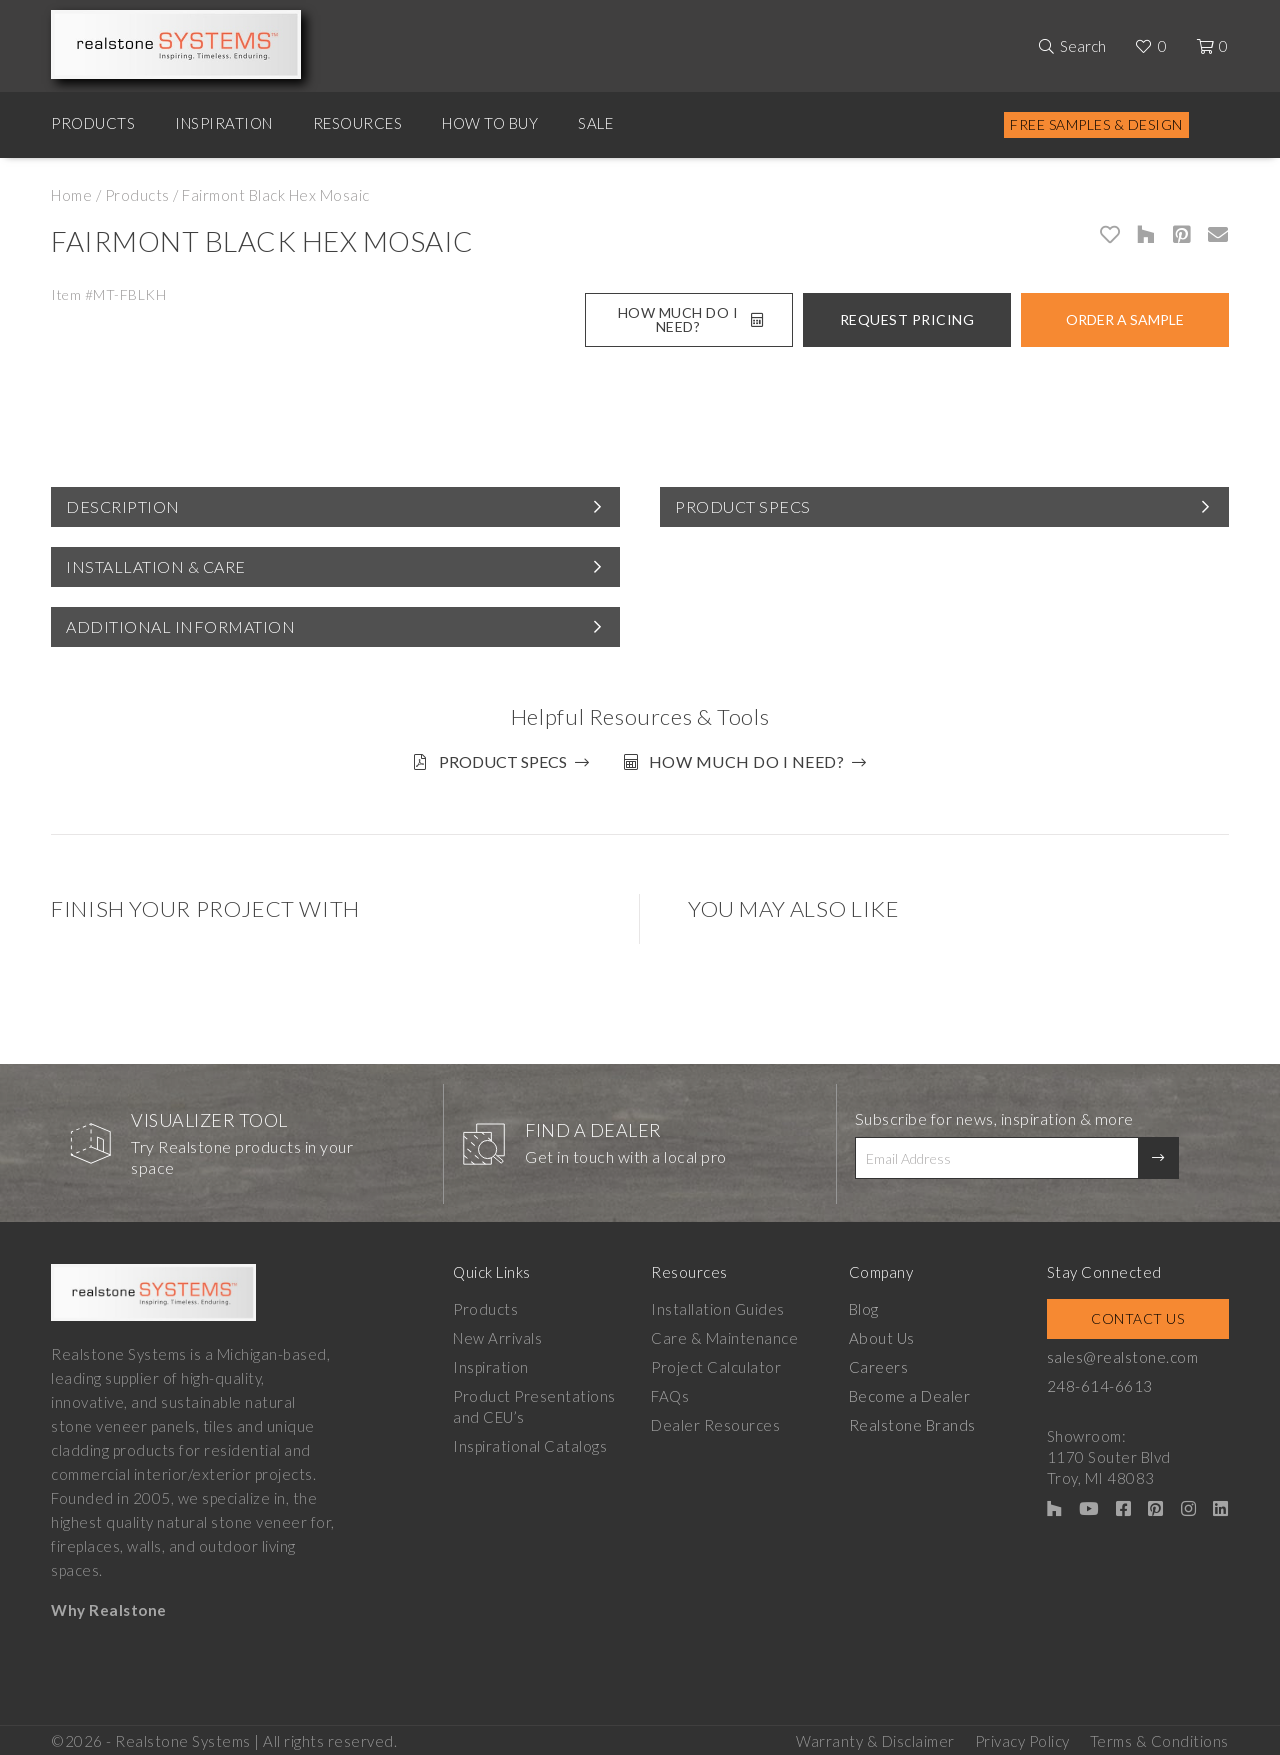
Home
· · · · ·
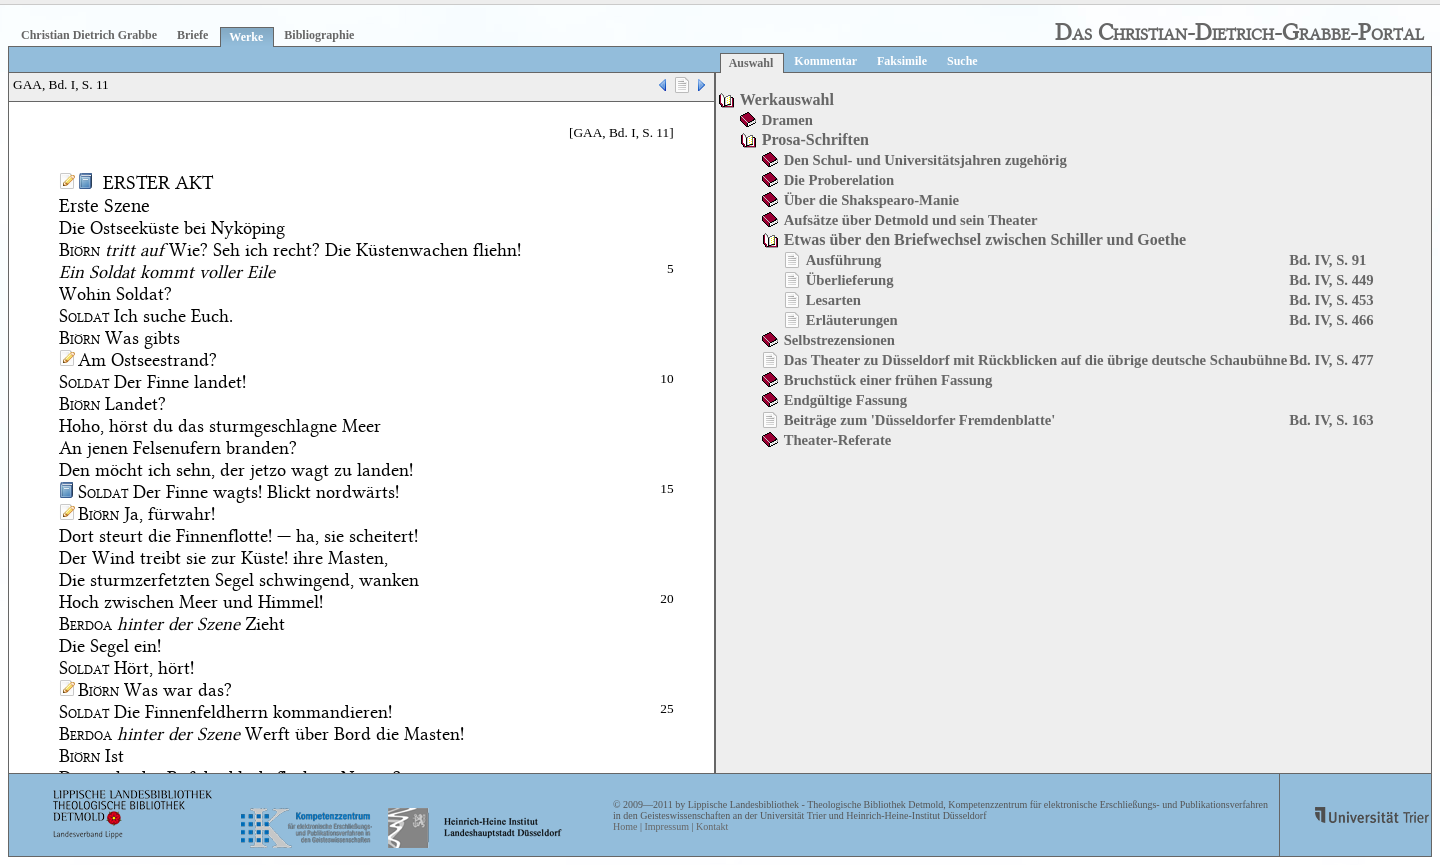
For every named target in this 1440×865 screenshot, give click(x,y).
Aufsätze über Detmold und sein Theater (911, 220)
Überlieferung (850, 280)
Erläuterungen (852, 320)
· · · · ·
What this task involves: Your task is to transcribe, with no changes, only the lines of the listing above that lie between the line holding "Aufsätze über Detmold" and the line holding "Erläuterungen (852, 320)", inclusive.

The completed task:
Aufsätze über Detmold und sein Theater (911, 220)
Überlieferung (850, 280)
Erläuterungen (852, 320)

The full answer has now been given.